Sanofi and GlaxoSmithKline, two of the popular vaccine creator, are teaming up for coronavirus vaccine.

The two world’s biggest vaccine players, Sanofi and GlaxoSmithKline joined forces to work on a coronavirus vaccine despite being competitors, but the COVID-19 pandemic has now made them partners.

The vaccine will combine a Sanofi-developed antigen, which stimulates the production of germ-killing antibodies, with GSK’s adjuvant technology, a substance that boosts the immune response triggered by a vaccine, they said in a statement.

The companies are joining forces to work on a potential COVID-19 vaccine.

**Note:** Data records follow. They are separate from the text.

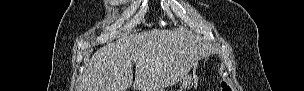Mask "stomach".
<instances>
[{
    "label": "stomach",
    "instance_id": "stomach-1",
    "mask_svg": "<svg viewBox=\"0 0 304 91\" xmlns=\"http://www.w3.org/2000/svg\"><path fill=\"white\" fill-rule=\"evenodd\" d=\"M194 81V75L192 76L191 74H189V72L184 76V78L181 80V84L183 88H189ZM159 91H164L163 89L159 90Z\"/></svg>",
    "mask_w": 304,
    "mask_h": 91
}]
</instances>
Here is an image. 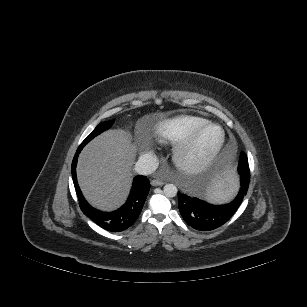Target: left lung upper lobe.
<instances>
[{"instance_id":"obj_1","label":"left lung upper lobe","mask_w":307,"mask_h":307,"mask_svg":"<svg viewBox=\"0 0 307 307\" xmlns=\"http://www.w3.org/2000/svg\"><path fill=\"white\" fill-rule=\"evenodd\" d=\"M239 174L242 176L243 175V173L239 170Z\"/></svg>"}]
</instances>
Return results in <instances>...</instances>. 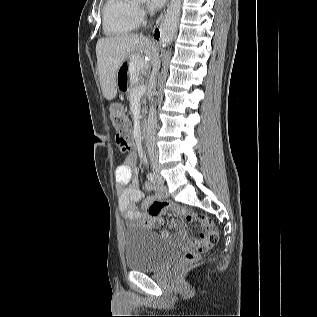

They aim to start human testing in the second half of this year, and if all goes well, to file for potential approvals by the second half of 2021.

“The companies plan to initiate phase I clinical trials in the second half of 2020 and, if successful, subject to regulatory considerations, aim to complete the development required for availability by the second half of 2021,” they said.

“As the world faces this unprecedented global health crisis, it is clear that no one company can go it alone,” added Sanofi’s chief executive Paul Hudson.

They’re also planning to build manufacturing capacity “at-risk”—essentially, plowing money and resources into scaling up production even before a vaccine proves itself, GSK CEO Emma Walmsley said on a Tuesday morning conference call.

Because of GSK and Sanofi’s “combined scale,” the partners could deliver hundreds of millions of doses annually, starting next year, Walmsley said. That heft is one of the big advantages for the partnership, she added.

The companies have already signed a letter of intent and will share each other’s technology for the potential shot. Sanofi is chipping in an S-protein COVID-19 antigen based on recombinant DNA tech, while GSK is contributing its “proven pandemic adjuvant technology,” according to a release.

Adjuvants allow vaccines to protect recipients with less vaccine protein per dose, meaning manufacturers can make more doses to ultimately protect more people. That’s a critical factor during an evolving pandemic, where a successful vaccine would need to be deployed quickly and widely. 

BARDA Director Rick Bright said the development of an adjuvanted COVID-19 vaccine promised: “to end this pandemic and help the world become better prepared or even prevent future coronavirus outbreaks.”